Every entry must be transcribed exactly as written.

*** Opening DATA SHOWN ***

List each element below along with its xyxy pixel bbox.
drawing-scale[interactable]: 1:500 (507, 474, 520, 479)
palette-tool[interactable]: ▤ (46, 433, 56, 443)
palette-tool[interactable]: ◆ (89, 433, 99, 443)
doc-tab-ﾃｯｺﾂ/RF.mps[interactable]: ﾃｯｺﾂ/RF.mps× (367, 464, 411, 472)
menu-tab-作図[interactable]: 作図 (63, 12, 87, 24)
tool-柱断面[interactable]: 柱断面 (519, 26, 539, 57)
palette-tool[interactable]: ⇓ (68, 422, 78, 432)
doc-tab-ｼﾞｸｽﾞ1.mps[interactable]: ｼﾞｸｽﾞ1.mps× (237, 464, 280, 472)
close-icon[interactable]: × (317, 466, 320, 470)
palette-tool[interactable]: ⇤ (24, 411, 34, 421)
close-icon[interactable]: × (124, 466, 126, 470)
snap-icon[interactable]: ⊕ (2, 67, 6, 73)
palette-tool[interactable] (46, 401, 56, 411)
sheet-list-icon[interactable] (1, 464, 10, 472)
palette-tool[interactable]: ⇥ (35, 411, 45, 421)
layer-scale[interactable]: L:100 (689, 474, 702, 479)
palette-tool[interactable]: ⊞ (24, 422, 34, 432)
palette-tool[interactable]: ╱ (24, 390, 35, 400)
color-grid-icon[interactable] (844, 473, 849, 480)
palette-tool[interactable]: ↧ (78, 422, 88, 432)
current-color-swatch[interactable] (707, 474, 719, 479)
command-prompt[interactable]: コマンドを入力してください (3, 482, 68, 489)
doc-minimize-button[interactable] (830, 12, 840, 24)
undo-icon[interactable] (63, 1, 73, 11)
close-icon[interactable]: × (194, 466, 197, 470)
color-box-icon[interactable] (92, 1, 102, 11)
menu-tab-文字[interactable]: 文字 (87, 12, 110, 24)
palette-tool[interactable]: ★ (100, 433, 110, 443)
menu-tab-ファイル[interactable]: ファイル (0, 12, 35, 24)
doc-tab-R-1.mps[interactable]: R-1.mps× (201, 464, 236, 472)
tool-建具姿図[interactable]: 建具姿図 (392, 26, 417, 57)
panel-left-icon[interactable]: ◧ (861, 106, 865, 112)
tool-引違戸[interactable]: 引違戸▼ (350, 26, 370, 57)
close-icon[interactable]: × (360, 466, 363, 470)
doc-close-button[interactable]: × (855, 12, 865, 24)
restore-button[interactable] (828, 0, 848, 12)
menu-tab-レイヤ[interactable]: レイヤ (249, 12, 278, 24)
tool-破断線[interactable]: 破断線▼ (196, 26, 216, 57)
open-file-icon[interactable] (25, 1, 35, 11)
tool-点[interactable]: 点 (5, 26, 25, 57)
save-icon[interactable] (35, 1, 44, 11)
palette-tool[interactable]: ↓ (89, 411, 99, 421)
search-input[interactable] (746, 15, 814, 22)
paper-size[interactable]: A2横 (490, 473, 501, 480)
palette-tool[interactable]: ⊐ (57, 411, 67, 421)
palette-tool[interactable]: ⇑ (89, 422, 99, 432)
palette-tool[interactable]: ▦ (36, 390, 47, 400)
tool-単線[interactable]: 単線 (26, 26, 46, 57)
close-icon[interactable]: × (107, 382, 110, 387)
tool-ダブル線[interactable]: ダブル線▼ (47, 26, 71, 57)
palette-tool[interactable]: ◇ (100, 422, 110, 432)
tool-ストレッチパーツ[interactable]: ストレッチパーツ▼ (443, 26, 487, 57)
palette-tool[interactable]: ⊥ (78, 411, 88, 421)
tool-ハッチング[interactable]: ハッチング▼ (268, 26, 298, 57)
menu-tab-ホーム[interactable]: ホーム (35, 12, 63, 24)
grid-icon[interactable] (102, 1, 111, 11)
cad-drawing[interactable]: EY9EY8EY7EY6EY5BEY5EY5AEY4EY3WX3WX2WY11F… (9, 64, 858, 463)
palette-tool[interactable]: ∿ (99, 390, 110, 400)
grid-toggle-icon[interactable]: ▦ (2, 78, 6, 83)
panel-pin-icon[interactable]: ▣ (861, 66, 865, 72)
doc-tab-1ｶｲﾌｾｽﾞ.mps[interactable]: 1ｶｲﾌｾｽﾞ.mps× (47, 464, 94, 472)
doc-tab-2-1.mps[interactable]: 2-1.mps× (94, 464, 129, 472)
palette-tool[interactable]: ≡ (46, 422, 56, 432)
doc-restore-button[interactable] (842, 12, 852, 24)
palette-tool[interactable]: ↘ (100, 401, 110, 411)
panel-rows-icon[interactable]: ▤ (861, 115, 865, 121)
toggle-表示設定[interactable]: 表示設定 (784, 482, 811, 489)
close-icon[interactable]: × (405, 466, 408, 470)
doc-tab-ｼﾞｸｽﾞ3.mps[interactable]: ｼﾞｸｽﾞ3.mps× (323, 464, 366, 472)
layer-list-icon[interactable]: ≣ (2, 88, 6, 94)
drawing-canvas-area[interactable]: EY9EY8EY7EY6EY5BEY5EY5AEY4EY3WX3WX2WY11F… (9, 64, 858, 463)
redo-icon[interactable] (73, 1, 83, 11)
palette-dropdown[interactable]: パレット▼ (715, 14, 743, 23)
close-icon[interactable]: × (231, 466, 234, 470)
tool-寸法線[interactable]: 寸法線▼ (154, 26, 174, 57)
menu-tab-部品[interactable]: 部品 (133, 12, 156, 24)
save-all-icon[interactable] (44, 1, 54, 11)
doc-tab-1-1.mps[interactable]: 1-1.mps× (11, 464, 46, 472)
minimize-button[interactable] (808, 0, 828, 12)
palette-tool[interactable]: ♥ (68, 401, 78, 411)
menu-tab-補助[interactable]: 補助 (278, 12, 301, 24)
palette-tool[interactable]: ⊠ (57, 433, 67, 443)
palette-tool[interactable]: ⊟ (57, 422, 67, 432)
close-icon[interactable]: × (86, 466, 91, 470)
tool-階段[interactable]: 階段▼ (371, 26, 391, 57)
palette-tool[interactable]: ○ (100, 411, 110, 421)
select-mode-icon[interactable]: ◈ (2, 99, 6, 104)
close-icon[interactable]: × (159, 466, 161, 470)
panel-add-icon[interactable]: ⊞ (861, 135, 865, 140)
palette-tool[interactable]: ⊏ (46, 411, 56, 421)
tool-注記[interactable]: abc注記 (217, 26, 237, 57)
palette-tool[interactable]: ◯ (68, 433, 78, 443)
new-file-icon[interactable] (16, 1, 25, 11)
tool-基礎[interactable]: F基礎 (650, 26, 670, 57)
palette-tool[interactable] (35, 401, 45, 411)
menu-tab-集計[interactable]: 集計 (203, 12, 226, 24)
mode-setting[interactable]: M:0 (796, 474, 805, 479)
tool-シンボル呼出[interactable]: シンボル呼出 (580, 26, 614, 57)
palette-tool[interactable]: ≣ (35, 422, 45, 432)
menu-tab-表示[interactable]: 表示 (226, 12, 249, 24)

*** Closing DATA SHOWN ***

◆ RESULT OF THE TASK:
List each element below along with its xyxy pixel bbox.
drawing-scale[interactable]: 1:500 (507, 474, 520, 479)
palette-tool[interactable]: ▤ (46, 433, 56, 443)
palette-tool[interactable]: ◆ (89, 433, 99, 443)
doc-tab-ﾃｯｺﾂ/RF.mps[interactable]: ﾃｯｺﾂ/RF.mps× (367, 464, 411, 472)
menu-tab-作図[interactable]: 作図 (63, 12, 87, 24)
tool-柱断面[interactable]: 柱断面 (519, 26, 539, 57)
palette-tool[interactable]: ⇓ (68, 422, 78, 432)
doc-tab-ｼﾞｸｽﾞ1.mps[interactable]: ｼﾞｸｽﾞ1.mps× (237, 464, 280, 472)
close-icon[interactable]: × (317, 466, 320, 470)
palette-tool[interactable]: ⇤ (24, 411, 34, 421)
close-icon[interactable]: × (124, 466, 126, 470)
snap-icon[interactable]: ⊕ (2, 67, 6, 73)
palette-tool[interactable] (46, 401, 56, 411)
sheet-list-icon[interactable] (1, 464, 10, 472)
palette-tool[interactable]: ⇥ (35, 411, 45, 421)
layer-scale[interactable]: L:100 (689, 474, 702, 479)
palette-tool[interactable]: ⊞ (24, 422, 34, 432)
palette-tool[interactable]: ╱ (24, 390, 35, 400)
color-grid-icon[interactable] (844, 473, 849, 480)
palette-tool[interactable]: ↧ (78, 422, 88, 432)
current-color-swatch[interactable] (707, 474, 719, 479)
command-prompt[interactable]: コマンドを入力してください (3, 482, 68, 489)
doc-minimize-button[interactable] (830, 12, 840, 24)
undo-icon[interactable] (63, 1, 73, 11)
close-icon[interactable]: × (194, 466, 197, 470)
color-box-icon[interactable] (92, 1, 102, 11)
menu-tab-文字[interactable]: 文字 (87, 12, 110, 24)
palette-tool[interactable]: ★ (100, 433, 110, 443)
menu-tab-ファイル[interactable]: ファイル (0, 12, 35, 24)
doc-tab-R-1.mps[interactable]: R-1.mps× (201, 464, 236, 472)
tool-建具姿図[interactable]: 建具姿図 (392, 26, 417, 57)
panel-left-icon[interactable]: ◧ (861, 106, 865, 112)
tool-引違戸[interactable]: 引違戸▼ (350, 26, 370, 57)
close-icon[interactable]: × (360, 466, 363, 470)
doc-close-button[interactable]: × (855, 12, 865, 24)
restore-button[interactable] (828, 0, 848, 12)
menu-tab-レイヤ[interactable]: レイヤ (249, 12, 278, 24)
tool-破断線[interactable]: 破断線▼ (196, 26, 216, 57)
open-file-icon[interactable] (25, 1, 35, 11)
tool-点[interactable]: 点 (5, 26, 25, 57)
save-icon[interactable] (35, 1, 44, 11)
palette-tool[interactable]: ↓ (89, 411, 99, 421)
search-input[interactable] (746, 15, 814, 22)
paper-size[interactable]: A2横 (490, 473, 501, 480)
palette-tool[interactable]: ⊐ (57, 411, 67, 421)
palette-tool[interactable]: ⇑ (89, 422, 99, 432)
palette-tool[interactable]: ▦ (36, 390, 47, 400)
tool-単線[interactable]: 単線 (26, 26, 46, 57)
close-icon[interactable]: × (107, 382, 110, 387)
tool-ダブル線[interactable]: ダブル線▼ (47, 26, 71, 57)
palette-tool[interactable]: ◇ (100, 422, 110, 432)
tool-ストレッチパーツ[interactable]: ストレッチパーツ▼ (443, 26, 487, 57)
palette-tool[interactable]: ⊥ (78, 411, 88, 421)
tool-ハッチング[interactable]: ハッチング▼ (268, 26, 298, 57)
menu-tab-ホーム[interactable]: ホーム (35, 12, 63, 24)
grid-icon[interactable] (102, 1, 111, 11)
cad-drawing[interactable]: EY9EY8EY7EY6EY5BEY5EY5AEY4EY3WX3WX2WY11F… (9, 64, 858, 463)
palette-tool[interactable]: ∿ (99, 390, 110, 400)
grid-toggle-icon[interactable]: ▦ (2, 78, 6, 83)
panel-pin-icon[interactable]: ▣ (861, 66, 865, 72)
doc-tab-1ｶｲﾌｾｽﾞ.mps[interactable]: 1ｶｲﾌｾｽﾞ.mps× (47, 464, 94, 472)
doc-tab-2-1.mps[interactable]: 2-1.mps× (94, 464, 129, 472)
palette-tool[interactable]: ≡ (46, 422, 56, 432)
doc-restore-button[interactable] (842, 12, 852, 24)
palette-tool[interactable]: ↘ (100, 401, 110, 411)
panel-rows-icon[interactable]: ▤ (861, 115, 865, 121)
toggle-表示設定[interactable]: 表示設定 (784, 482, 811, 489)
close-icon[interactable]: × (405, 466, 408, 470)
doc-tab-ｼﾞｸｽﾞ3.mps[interactable]: ｼﾞｸｽﾞ3.mps× (323, 464, 366, 472)
layer-list-icon[interactable]: ≣ (2, 88, 6, 94)
drawing-canvas-area[interactable]: EY9EY8EY7EY6EY5BEY5EY5AEY4EY3WX3WX2WY11F… (9, 64, 858, 463)
redo-icon[interactable] (73, 1, 83, 11)
palette-dropdown[interactable]: パレット▼ (715, 14, 743, 23)
close-icon[interactable]: × (231, 466, 234, 470)
tool-寸法線[interactable]: 寸法線▼ (154, 26, 174, 57)
menu-tab-部品[interactable]: 部品 (133, 12, 156, 24)
save-all-icon[interactable] (44, 1, 54, 11)
doc-tab-1-1.mps[interactable]: 1-1.mps× (11, 464, 46, 472)
minimize-button[interactable] (808, 0, 828, 12)
palette-tool[interactable]: ♥ (68, 401, 78, 411)
menu-tab-補助[interactable]: 補助 (278, 12, 301, 24)
palette-tool[interactable]: ⊠ (57, 433, 67, 443)
palette-tool[interactable]: ⊟ (57, 422, 67, 432)
close-icon[interactable]: × (86, 466, 91, 470)
tool-階段[interactable]: 階段▼ (371, 26, 391, 57)
palette-tool[interactable]: ○ (100, 411, 110, 421)
select-mode-icon[interactable]: ◈ (2, 99, 6, 104)
close-icon[interactable]: × (159, 466, 161, 470)
panel-add-icon[interactable]: ⊞ (861, 135, 865, 140)
palette-tool[interactable]: ⊏ (46, 411, 56, 421)
tool-注記[interactable]: abc注記 (217, 26, 237, 57)
palette-tool[interactable]: ◯ (68, 433, 78, 443)
new-file-icon[interactable] (16, 1, 25, 11)
tool-基礎[interactable]: F基礎 (650, 26, 670, 57)
palette-tool[interactable] (35, 401, 45, 411)
menu-tab-集計[interactable]: 集計 (203, 12, 226, 24)
mode-setting[interactable]: M:0 (796, 474, 805, 479)
tool-シンボル呼出[interactable]: シンボル呼出 (580, 26, 614, 57)
palette-tool[interactable]: ≣ (35, 422, 45, 432)
menu-tab-表示[interactable]: 表示 (226, 12, 249, 24)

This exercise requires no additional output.